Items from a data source
——————————
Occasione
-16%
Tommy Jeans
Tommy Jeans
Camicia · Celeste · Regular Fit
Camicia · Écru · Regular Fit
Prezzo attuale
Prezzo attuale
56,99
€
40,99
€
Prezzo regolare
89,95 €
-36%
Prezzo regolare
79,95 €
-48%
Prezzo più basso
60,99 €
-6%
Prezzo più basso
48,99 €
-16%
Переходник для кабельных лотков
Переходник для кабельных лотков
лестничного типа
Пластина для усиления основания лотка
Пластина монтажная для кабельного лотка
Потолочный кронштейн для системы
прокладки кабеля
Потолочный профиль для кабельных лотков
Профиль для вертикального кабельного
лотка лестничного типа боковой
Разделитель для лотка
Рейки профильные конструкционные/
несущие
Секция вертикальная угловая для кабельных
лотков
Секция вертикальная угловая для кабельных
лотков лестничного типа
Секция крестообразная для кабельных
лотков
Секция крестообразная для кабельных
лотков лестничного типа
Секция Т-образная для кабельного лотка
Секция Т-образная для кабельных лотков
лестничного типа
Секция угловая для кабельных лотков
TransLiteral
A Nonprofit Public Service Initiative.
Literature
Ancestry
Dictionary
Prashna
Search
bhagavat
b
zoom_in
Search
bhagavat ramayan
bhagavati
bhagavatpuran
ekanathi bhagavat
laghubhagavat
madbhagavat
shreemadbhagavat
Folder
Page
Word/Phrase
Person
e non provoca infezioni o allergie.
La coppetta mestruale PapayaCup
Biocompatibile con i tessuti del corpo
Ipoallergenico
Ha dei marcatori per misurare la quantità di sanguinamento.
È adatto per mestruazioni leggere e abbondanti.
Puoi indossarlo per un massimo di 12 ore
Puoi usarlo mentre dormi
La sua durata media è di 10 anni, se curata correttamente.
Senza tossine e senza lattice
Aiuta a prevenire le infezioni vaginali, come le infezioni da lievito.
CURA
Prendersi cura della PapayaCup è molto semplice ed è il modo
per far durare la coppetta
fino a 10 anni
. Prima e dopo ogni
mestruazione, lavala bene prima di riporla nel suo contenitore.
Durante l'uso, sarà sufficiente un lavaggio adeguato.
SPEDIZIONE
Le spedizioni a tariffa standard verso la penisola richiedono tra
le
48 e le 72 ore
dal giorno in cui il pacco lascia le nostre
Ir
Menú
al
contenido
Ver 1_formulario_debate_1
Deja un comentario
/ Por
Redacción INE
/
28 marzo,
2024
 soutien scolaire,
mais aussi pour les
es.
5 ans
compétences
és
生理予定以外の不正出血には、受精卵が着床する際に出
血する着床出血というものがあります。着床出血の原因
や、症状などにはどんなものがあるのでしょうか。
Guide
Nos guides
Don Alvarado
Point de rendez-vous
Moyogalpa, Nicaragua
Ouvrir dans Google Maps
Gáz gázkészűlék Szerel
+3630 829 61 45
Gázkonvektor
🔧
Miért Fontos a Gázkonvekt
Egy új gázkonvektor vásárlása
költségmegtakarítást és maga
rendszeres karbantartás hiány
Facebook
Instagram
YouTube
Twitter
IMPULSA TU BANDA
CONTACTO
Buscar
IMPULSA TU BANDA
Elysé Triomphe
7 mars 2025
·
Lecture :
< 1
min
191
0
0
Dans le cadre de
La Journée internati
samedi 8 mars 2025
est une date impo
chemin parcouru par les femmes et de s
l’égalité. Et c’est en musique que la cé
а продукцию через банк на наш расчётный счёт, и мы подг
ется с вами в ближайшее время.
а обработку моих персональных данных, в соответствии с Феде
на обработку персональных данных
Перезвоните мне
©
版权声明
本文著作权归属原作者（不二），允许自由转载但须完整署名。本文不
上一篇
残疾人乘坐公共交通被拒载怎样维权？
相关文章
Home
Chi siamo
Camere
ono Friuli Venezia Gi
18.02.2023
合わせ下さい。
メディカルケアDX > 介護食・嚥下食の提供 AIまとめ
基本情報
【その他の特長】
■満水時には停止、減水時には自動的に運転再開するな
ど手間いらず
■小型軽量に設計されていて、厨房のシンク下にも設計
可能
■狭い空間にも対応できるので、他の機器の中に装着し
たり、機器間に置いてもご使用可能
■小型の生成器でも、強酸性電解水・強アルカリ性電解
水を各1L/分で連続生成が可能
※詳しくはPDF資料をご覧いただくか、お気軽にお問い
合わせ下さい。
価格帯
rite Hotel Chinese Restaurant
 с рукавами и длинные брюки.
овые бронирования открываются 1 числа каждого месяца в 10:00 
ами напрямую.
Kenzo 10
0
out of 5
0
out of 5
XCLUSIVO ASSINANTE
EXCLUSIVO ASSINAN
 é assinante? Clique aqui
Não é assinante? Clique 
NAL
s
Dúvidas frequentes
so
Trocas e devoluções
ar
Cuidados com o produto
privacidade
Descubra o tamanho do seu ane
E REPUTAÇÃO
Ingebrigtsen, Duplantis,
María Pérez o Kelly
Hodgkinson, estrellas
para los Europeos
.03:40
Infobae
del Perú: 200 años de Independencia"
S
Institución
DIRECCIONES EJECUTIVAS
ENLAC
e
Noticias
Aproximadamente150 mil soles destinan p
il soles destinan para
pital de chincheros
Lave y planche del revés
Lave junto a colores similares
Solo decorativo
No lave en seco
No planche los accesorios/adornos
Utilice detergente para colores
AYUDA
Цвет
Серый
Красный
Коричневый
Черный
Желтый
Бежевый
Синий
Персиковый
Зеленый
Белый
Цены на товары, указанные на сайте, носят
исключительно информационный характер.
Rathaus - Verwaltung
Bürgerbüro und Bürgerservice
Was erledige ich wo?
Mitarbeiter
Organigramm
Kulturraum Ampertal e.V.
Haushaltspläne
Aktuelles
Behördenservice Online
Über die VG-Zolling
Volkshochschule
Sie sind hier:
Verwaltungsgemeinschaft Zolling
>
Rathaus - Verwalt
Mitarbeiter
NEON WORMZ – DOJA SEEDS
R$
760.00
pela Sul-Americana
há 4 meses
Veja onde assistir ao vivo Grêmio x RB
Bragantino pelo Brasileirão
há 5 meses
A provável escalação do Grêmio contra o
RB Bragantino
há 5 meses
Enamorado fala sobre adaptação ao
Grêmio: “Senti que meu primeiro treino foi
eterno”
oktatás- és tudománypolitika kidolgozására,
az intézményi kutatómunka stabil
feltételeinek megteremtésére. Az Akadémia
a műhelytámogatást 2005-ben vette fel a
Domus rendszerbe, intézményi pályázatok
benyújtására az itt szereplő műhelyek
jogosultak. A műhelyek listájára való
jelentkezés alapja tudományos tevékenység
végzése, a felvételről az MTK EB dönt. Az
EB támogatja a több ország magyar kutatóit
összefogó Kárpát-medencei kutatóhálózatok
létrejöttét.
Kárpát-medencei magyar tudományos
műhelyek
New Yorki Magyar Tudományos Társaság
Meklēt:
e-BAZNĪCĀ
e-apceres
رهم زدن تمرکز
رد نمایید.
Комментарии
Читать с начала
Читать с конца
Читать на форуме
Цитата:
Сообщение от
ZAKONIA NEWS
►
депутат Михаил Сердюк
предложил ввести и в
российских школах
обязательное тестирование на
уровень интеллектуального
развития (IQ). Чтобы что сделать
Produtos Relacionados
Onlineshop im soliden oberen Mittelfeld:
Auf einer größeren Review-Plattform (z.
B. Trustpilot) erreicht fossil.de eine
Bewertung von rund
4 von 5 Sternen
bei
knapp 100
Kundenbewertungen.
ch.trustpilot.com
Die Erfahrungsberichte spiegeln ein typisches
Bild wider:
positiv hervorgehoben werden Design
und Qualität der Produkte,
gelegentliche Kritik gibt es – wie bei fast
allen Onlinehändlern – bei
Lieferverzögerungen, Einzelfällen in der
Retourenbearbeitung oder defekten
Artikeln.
——————————
* _Exercise brief_:
Only the number is wanted: how many lines in the entries above include the word "Bragantino"?

* _Solution_:
2